Dr. Sarah Koon-Magnin

Sarah Koon-MagninDr. Sarah Koon-Magnin joined the College of Arts & Sciences faculty in August of 2011 as an Assistant Professor of Criminal Justice. Now an Associate Professor, Koon-Magnin came to USA after completing her Ph.D. in Crime, Law, and Justice from Penn State University.

Since arriving in the Department of Political Science & Criminal Justice, Koon-Magnin has been busy with research and with teaching. Her research focuses on the ways people view and understand crime, the law, offenders, and victims. She says her publications have examined “perceptions of statutory rape (the crime, the offenders, and the victims), sex offender legislation (e.g., registries, community notification, civil commitment), and more recently, victims of sexual assault.”

A few months ago, in February 2019, the cutting-edge scholarly monograph, Gender Identity, Sexual Orientation, and Sexual Assault: Challenging the Myths, was published. Koon-Magnin co-authored this book with USA colleagues Dr. Corina Schulze, Associate Professor of Political Science & Criminal Justice, and Dr. Valerie Bryan, Associate Professor of Anthropology, Sociology, & Social Work. Their book examines perceptions and experiences of sexual assault in the LGBTQ+ community. As Koon-Magnin points out, members of this under-researched community are at a higher risk of sexual assault.

Koon-Magnin says her current research explores how U.S. society can better serve crime victims and offenders. Using empirical research, scholars as well as law enforcement and politicians can analyze current policies and programs and develop new plans to address and limit crime.
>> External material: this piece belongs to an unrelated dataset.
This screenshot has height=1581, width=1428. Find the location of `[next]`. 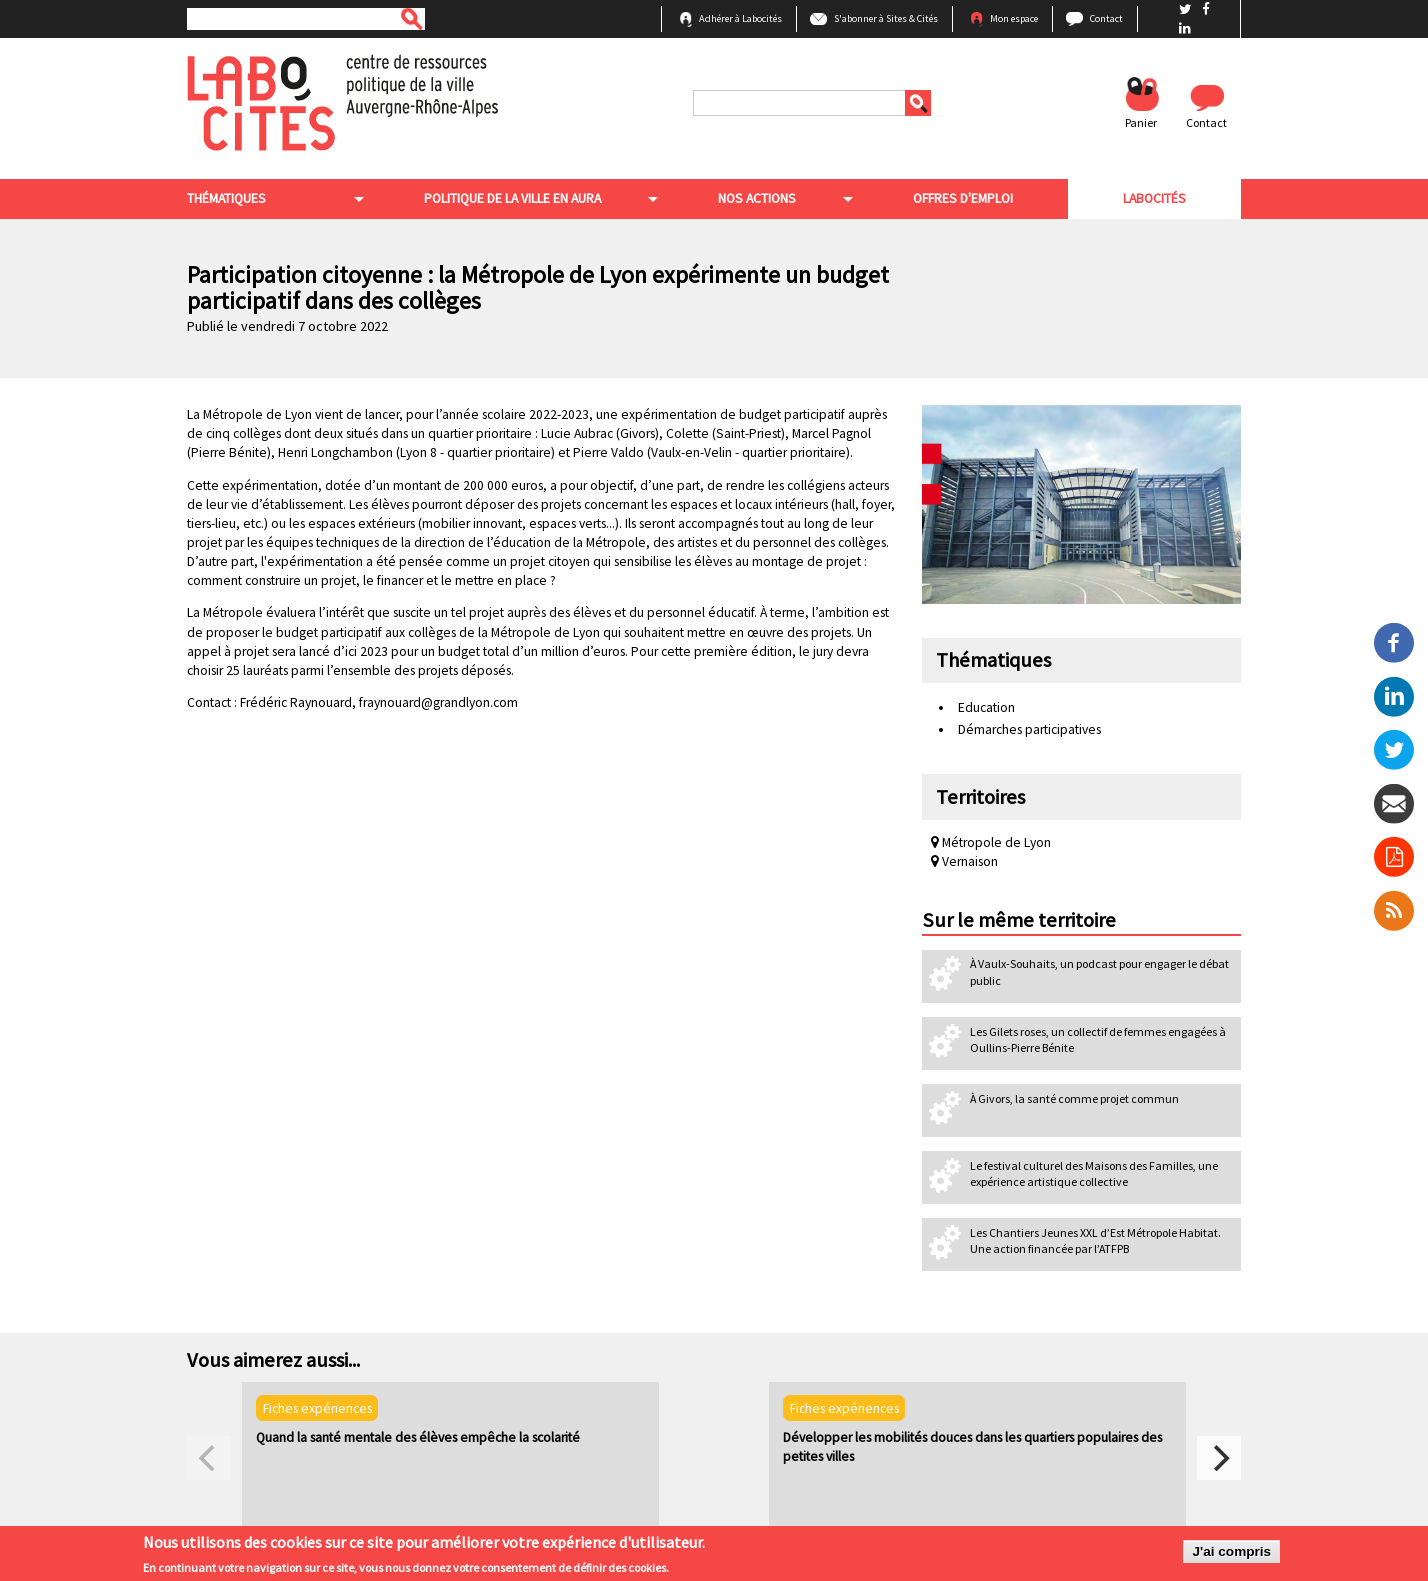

Koon-Magnin says her research contributes “to the evidence base that new policies, practices, and educational programs can rely on.”

Just as Koon-Magnin enjoys research, she enjoys teaching, particularly CJ 105: Introduction to Criminal Justice. For many USA students, CJ 105 is their first engagement with Criminal Justice as a discipline. The class, she says, “provides a broad overview to criminal justice in America—how we define and measure crime, what law enforcement officers do, how courts work, and a basic introduction to corrections.”

Koon-Magnin’s research and teaching interests also intersect with the College of Arts & Sciences’ minor in Forensic Science. She and Dr. Lesley Gregoricka, Associate Professor of Anthropology, Sociology, & Social Work, set up this minor a few years ago to meet student demand for classes in different aspects of Forensics. This interdisciplinary minor has continued to grow and links together faculty from the Departments of Chemistry, Psychology, Sociology, Social Work, & Anthropology, and Political Science & Criminal Justice. Students with this minor come from diverse majors: Anthropology, Biology, Biomedical Sciences, Chemistry, Criminal Justice, and Psychology.

Looking ahead to the future, Koon-Magnin says she plans to extend her research in “a new area, bridging two lines of research that are not currently linked but seem very compatible to me.”

When she is not teaching or working on her research, Koon-Magnin likes doing things with her husband and son. The three enjoy being outdoors together, whether going for walks or swimming. Hobbies include jigsaw puzzles, reading, and watching television shows such as Survivor and Law & Order. Football is also a passion of Koon-Magnin’s, and she particularly likes participating in fantasy football—she won a trophy in a twelve-member fantasy football contest in 2017.